こちらは、横浜トリエンナーレ 2008 で会場の一つとなった三渓園の旧矢箆原家住宅。座敷にゴロリと寝っ転がり、ティノ・セーガル振り付けのペフォーマンスに自分の心を心地よく開放させたものの、目の前の海への眺望は、今や高架道路や工場などで遮られている。
そうした視点から直島、豊島、犬島などの離島で開発している福武財団の「庭園作り」は、周囲を海に囲まれている離島という性格上、大きなアドバンテージがあるとの考えに及び、改めて福武總一郎さんと建築家・安藤忠雄さんの慧眼に敬服した次第。また、訪問客として感謝の念に堪えないのであります。
明治という近代の新しい夜明けを迎え、近代化が進む一方で、戦争で不況が続いた1906年5月1日、重い空気を払うかのように原三渓(1868〜1939)は、私邸の門柱に “遊覧御随意” の看板を掲げました。「三渓の土地は勿論余の所有たるに相違なきも、其の明媚なる自然の風景は別に造物主の領域に属し、余の私有には非ざる也・・・」。
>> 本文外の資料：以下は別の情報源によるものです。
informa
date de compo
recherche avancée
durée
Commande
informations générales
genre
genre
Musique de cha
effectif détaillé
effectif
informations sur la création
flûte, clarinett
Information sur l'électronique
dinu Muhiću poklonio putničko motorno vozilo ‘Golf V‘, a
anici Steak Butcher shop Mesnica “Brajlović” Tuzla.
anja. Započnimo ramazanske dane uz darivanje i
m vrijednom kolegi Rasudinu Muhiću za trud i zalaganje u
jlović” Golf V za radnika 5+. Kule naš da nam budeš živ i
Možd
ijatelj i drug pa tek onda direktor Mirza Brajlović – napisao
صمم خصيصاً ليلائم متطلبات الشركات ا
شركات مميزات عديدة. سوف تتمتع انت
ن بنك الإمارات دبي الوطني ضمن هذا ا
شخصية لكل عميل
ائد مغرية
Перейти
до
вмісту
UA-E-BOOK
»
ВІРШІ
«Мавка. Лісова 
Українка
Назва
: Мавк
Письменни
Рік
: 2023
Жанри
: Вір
私有することを良しとせず、公開するは寧ろ当然・・・とする考えが、この時既に三渓の中に芽生えていたのです。三渓園は、明治・大正の日本を最も力強く支えた生糸輸出業とその問屋・製糸業を営み、横浜の近代化の一翼を担った実業家・原善三郎が風光明媚な三之谷の土地に目を向け別荘を建てたのをはじまりとして、善三郎没後、富太郞(雅号・三渓)が庭園造成を進め、邸宅の庭を三渓園として一般に公開しました。
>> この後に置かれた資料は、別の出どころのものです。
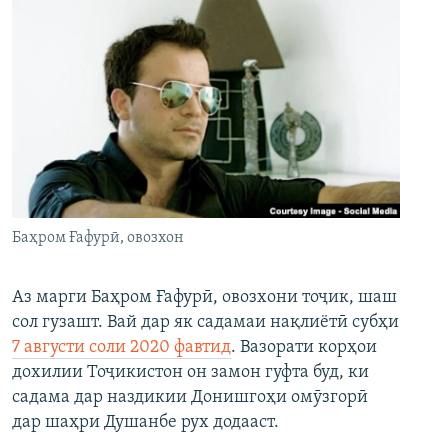
Баҳром Ғафурӣ, овозхон
Аз марги Баҳром Ғафурӣ, овозхони тоҷик, шаш
сол гузашт. Вай дар як садамаи нақлиётӣ субҳи
7 августи соли 2020 фавтид
. Вазорати корҳои
дохилии Тоҷикистон он замон гуфта буд, ки
садама дар наздикии Донишгоҳи омӯзгорӣ
дар шаҳри Душанбе рух додааст.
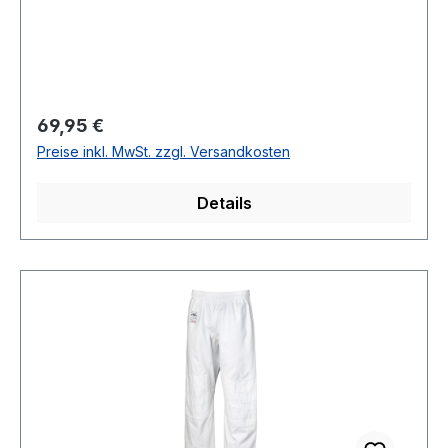
Regulärer Preis:
69,95 €
Preise inkl. MwSt. zzgl. Versandkosten
Details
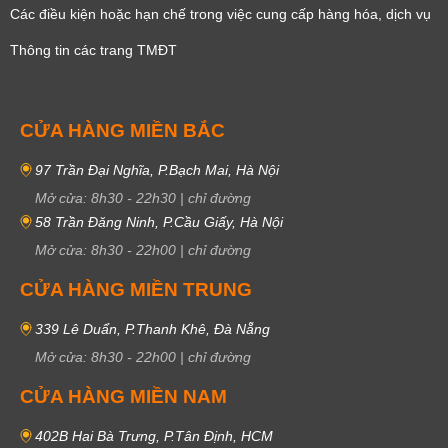
Các điều kiện hoặc hạn chế trong việc cung cấp hàng hóa, dịch vụ
Thông tin các trang TMĐT
CỬA HÀNG MIỀN BẮC
97 Trần Đại Nghĩa, P.Bạch Mai, Hà Nội
Mở cửa:
8h30
-
22h30
|
chỉ đường
58 Trần Đăng Ninh, P.Cầu Giấy, Hà Nội
Mở cửa:
8h30
-
22h00
|
chỉ đường
CỬA HÀNG MIỀN TRUNG
339 Lê Duẩn, P.Thanh Khê, Đà Nẵng
Mở cửa:
8h30
-
22h00
|
chỉ đường
CỬA HÀNG MIỀN NAM
402B Hai Bà Trưng, P.Tân Định, HCM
三渓園開園100周年の冊子・「原三渓の描いた風景」より
富太郞は、漢詩や書画、茶を嗜み、その豊かな教養と歴史・芸術への深い理解は、三渓園の造成として昇華されています。また、富太郞は、美術品の収集、若い芸術家への支援・育成を行ったことでも知られていますが、三渓園は多くの芸術家・文化人・研究者らが集い自己研鑽の場とした、いわば文化創造・発展の地としても大きな役割を果たしてきました。いまでは、” 日本庭園 “という枠に捉えられがちですが、かつては昼夜を問わず誰もが訪れることができ、東京湾の海岸に面して潮干狩りや海水浴にも親しまれ、人々ののどかな日常生活もありました。三渓園は、新天地・横浜における土地開発事業や実業家の社会貢献としての意識など、成立背景には様々な面があったと思われます。